VMware vSphere Esxi 8.x

Nutanix Life Cycle Manager (LCM) 

Cause

This issue occurs when multiple Nutanix LCM pre-upgrade commands (for example, esxcli and vim-cmd) are executed simultaneously.

These concurrent processes create high memory utilization within the Nutanix user group (ntnx), eventually depleting its allocated memory pool. When the memory limit is reached, the ESXi hostd service fails, causing the host to enter a Not Responding state.

In summary, the root cause is resource exhaustion within the Nutanix memory group during LCM operations, leading to service admission failures and hostd termination.

Resolution

To prevent the ESXi host from becoming unresponsive during Nutanix LCM pre-upgrade checks, perform one of the following solutions:

Option 1: Perform the ESXi Upgrade from vCenter Server

Run the ESXi upgrade directly from vCenter Server instead of Nutanix LCM.
This approach ensures better resource scheduling and avoids the resource contention seen during Nutanix-triggered upgrades.

Option 2: Increase Memory Allocation for the Nutanix Memory Group

1. Check the current memory allocation for the Nutanix memory group:

     localcli --plugin-dir /usr/lib/vmware/esxcli/int sched group getmemconfig --group-path /host/vim/vimuser/ntnx

2. Increase the memory allocation.
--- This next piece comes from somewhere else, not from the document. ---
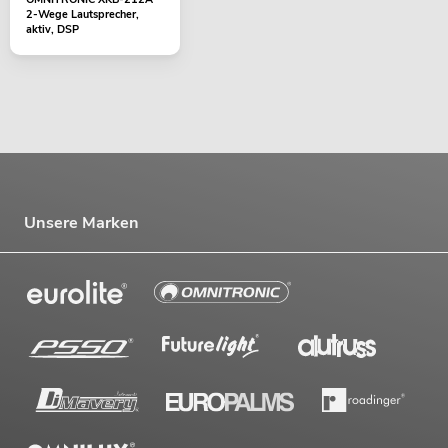
2-Wege Lautsprecher,
aktiv, DSP
Unsere Marken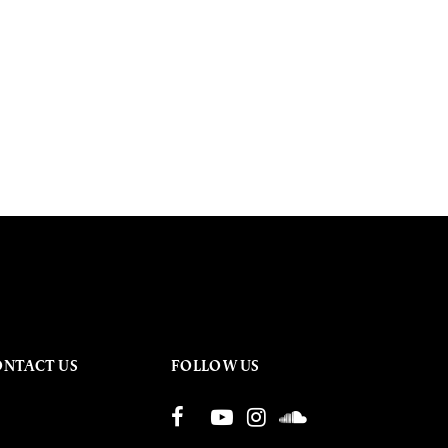
ONTACT US
FOLLOW US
As a starting point, you can double the existing allocation (for example, to 500 MB):

    localcli --plugin-dir /usr/lib/vmware/esxcli/int sched group setmemconfig --group-path /host/vim/vimuser/ntnx --max 500 --units mb

3. Restart the hostd service after modification:

    /etc/init.d/hostd restart

4. Re-run the Nutanix LCM pre-upgrade checks to confirm stability.